长公主归国、赐婚落地、大婚将近,短短数日,满城文武、世家勋贵皆在私下热议此事。
人人皆叹出乎意料。谁也未曾想到,权倾朝野、圣宠无双的明晏长公主,最终既未择世家嫡子,亦未选功勋王侯,偏偏挑中了一个家世清白、资质平平、毫无根基的翰林院编修。
有人艳羡顾砚臣一步登天,布衣拾皇亲殊荣;
有人暗自揣测公主心意,猜是长公主厌倦纷争,只求寻常安稳;
亦有老臣暗自惋惜,觉得驸马资质庸碌,配不上长公主半分风华权势。
流言四起,众说纷纭,沸沸扬扬。
唯独明晏公主府,清静如常,不受外界半分惊扰。
萧禾谨遵此前吩咐,着手规整府中两处院落。一处雅致清净、格局方正,留给驸马顾砚臣居住;紧邻侧院再择一座小巧僻静的院落,亭台简洁、起居便利,预备安置顾老夫人。
他事事亲督,规制拿捏得极有分寸。
不铺张逾矩,不薄待失礼,既撑得起皇家驸马的体面,又处处恪守公主府底线,不给旁人半分借势张扬的机会。府中宫人洒扫、陈设添置、日用配比,皆按府规细细敲定,条理井然,无一错漏。
整日忙而不乱,分寸严谨。
待两院规制初定,诸事落妥,萧禾依公主私下吩咐,暗中派人彻查顾砚臣母子品性为人、日常行止。
傍晚时分,所有探查讯息尽数汇总至他手中。
他摒退下人,独自入内殿复命。
楚晏正坐在窗边闲翻书册,漫不经心,神色慵懒淡然,对外面沸沸扬扬的婚讯热议充耳不闻。
萧禾垂首立在身侧,低声据实回禀:
“回公主,属下已细细查过。新晋驸马顾砚臣,天资资质实属平平,无过人才学,无朝堂野心,性情温顺怯懦,谨小慎微,毕生所求不过安稳仕途、奉养老母,极易拿捏掌控。”

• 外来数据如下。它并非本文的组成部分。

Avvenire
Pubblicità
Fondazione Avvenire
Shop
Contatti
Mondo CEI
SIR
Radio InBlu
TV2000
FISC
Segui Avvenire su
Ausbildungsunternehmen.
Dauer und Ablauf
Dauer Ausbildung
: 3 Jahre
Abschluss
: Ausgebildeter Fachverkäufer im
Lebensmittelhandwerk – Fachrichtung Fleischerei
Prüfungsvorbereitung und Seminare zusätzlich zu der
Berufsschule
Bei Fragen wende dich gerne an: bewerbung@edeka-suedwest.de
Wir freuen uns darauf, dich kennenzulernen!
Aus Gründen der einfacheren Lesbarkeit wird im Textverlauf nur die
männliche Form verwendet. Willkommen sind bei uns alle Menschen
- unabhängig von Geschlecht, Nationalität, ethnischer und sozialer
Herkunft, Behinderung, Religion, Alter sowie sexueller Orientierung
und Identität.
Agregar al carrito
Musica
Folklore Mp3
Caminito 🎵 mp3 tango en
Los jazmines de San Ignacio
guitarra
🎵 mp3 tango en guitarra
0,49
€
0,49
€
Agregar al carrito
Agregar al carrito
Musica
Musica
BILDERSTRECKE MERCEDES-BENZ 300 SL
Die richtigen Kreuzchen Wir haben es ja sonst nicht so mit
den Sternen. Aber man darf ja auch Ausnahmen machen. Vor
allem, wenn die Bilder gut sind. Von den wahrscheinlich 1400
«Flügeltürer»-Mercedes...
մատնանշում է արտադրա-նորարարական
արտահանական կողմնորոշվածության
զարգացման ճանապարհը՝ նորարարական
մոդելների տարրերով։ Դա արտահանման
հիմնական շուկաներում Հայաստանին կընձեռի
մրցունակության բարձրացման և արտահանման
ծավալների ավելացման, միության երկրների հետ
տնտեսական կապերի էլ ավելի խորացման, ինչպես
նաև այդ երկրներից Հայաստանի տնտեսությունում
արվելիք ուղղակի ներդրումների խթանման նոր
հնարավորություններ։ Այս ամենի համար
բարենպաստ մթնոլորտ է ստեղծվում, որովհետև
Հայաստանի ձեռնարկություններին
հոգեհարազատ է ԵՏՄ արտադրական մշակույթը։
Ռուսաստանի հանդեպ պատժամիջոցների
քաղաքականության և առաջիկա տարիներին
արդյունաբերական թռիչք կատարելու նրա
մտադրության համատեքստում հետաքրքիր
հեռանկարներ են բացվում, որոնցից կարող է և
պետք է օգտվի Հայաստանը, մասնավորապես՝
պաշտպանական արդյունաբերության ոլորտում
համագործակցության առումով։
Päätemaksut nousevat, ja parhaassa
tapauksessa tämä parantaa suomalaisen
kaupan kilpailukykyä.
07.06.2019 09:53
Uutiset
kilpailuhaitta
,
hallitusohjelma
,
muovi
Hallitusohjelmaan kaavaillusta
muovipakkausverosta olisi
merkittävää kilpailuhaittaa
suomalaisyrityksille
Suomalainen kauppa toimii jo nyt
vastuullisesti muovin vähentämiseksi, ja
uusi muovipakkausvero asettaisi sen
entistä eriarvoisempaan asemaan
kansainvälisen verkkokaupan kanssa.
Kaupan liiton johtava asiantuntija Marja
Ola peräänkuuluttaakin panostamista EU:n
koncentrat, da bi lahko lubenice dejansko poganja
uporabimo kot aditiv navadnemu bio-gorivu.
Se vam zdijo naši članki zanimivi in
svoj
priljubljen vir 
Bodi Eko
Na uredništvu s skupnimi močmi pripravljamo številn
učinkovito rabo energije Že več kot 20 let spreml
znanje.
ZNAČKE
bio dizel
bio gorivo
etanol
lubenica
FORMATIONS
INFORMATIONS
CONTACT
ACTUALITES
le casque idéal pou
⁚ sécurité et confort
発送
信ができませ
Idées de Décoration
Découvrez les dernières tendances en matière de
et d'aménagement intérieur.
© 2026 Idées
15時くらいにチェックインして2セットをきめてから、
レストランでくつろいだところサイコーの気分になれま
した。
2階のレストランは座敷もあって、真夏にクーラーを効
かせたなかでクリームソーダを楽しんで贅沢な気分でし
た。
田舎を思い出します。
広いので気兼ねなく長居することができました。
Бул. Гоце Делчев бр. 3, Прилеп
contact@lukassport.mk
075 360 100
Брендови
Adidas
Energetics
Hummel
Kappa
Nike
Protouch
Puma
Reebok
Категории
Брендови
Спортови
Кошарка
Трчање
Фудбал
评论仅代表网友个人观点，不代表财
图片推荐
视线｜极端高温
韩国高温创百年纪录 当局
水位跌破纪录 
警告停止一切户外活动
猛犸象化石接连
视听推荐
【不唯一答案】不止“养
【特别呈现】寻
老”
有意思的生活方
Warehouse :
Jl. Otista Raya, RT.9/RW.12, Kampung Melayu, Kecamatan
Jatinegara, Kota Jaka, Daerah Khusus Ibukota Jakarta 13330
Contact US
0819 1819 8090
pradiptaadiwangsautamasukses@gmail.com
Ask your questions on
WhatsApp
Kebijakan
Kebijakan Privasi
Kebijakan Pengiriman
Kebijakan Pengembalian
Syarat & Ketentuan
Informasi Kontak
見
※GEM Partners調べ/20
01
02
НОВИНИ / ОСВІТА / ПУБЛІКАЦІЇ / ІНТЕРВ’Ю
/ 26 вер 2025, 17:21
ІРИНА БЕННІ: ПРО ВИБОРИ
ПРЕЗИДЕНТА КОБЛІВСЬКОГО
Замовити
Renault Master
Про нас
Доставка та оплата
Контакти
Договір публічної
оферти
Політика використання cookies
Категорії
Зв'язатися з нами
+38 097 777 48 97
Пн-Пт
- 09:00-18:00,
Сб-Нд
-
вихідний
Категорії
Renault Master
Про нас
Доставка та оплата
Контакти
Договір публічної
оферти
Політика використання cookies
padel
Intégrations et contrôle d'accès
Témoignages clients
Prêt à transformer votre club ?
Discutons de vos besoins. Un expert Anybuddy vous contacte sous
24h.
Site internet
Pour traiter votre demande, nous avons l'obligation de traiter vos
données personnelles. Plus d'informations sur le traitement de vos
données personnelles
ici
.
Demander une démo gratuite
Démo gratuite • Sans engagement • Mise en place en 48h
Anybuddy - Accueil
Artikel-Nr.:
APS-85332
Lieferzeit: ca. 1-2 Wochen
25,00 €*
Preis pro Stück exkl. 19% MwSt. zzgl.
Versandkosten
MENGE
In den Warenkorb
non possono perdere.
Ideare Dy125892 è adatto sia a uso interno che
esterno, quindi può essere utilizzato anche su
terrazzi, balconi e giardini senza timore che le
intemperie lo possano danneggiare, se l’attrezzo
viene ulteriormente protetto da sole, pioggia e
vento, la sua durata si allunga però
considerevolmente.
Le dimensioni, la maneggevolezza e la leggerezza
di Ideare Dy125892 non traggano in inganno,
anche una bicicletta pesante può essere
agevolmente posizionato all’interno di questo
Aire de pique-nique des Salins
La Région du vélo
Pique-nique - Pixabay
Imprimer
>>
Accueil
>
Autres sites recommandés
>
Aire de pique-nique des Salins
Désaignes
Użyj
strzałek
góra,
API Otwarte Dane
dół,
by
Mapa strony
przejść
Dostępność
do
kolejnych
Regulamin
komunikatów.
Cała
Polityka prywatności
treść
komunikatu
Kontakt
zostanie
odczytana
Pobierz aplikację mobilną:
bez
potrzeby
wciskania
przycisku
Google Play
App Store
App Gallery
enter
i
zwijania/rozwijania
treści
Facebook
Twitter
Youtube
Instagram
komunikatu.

“但其人品性端正,心性纯良,至纯至孝,半生唯读书尽孝,从无劣迹、无狎昵私行、无朋党交际。”
稍顿,他语声微沉,继续禀报其母性情:
“至于顾老夫人,出身乡野农家,是寻常乡村妇人。半生困于田亩劳作,眼界狭隘,性情粗直鄙俗,不懂世家礼仪、皇家规制。邻里传闻,其人素来爱摆长辈架子,性子贪虚面、喜拿捏晚辈,在家中素来强势,惯以母势压人。”
讯息字字真切,将母子二人性情摸得透彻分明。
一个平庸怯懦、唯母命是从;
一个粗鄙好面、爱摆长辈架子。
听完禀报,楚晏指尖轻轻摩挲书页,眸心不起波澜,唇角却勾起一抹浅淡凉薄的笑意。
果然是最典型的市井小农格局。
她早便知晓,随手挑选的棋子,从不会是锋芒难控之人。
只是没想到,这位未来的驸马老夫人,竟是个不懂分寸、妄图摆婆婆威仪的粗鄙妇人。
她抬眸,目光淡淡落在窗外,语气散漫、心不在焉,带着全然的轻视与掌控。
“原来如此。”
“一个资质平庸、唯唯诺诺的孝子,一个眼界狭隘、爱摆架子的乡间婆婆。倒是凑得齐全。”
萧禾垂首静立,听她下文。
楚晏微微垂眸,语气轻描淡写,却藏着极强的掌控欲与冷戾算计,缓缓道出一句:
“旁人都以为,婚书既定、驸马入府,便是有人要来本宫府上立规矩、论尊卑。”
她轻笑一声,凉彻入骨:
“无妨。”
“狗要进门,自然得先关好门,再慢慢驯。”
“让他们安安稳稳入府安居,给足他们体面尊荣。”
“至于往后谁立规矩、谁守本分、谁顺从谁——”
她话音一顿,眼底漫开沉沉笃定的锋芒。
“进了本宫的门,便是本宫的人。”
“他们若安分守己,便可安稳度日。若敢凭着虚名辈分,妄图在本宫面前摆长辈架子、拿捏尊卑、自作聪明。”
“那本宫,便好好教一教他们,何为规矩,何为分寸。”
从始至终,她从未将这场婚事放在眼里。
顾砚臣是她挑的傀儡,这桩婚是她挡流言的幌子。
所谓驸马、所谓婆母,不过是寄住在她府邸里的客人。
外人以为她嫁入羁绊,实则是她笼住旁人。
萧禾静静听着,心底通透清明。
公主从不是任人拿捏性情,看似应允接纳,实则早已布好全盘。
接纳是假,驯养是真。
往后府中岁月,体面给外人,规矩由她定,尊卑由她掌。
无人能扰她清宁,无人能越她分寸,更无人能撼动她分毫权柄。
殿内晚风轻落,烛火微摇。
他躬身轻声应道:“属下明白。府院已然规整妥当,只待吉日入府。往后府中一切人事,属下会时刻紧盯,绝不许任何人越界滋事、扰公主清宁。”
楚晏淡淡颔首,眸心清冷自若。
这场世人艳羡的天赐良缘,于她而言,不过是——
引庸人入门,闭门定方圆。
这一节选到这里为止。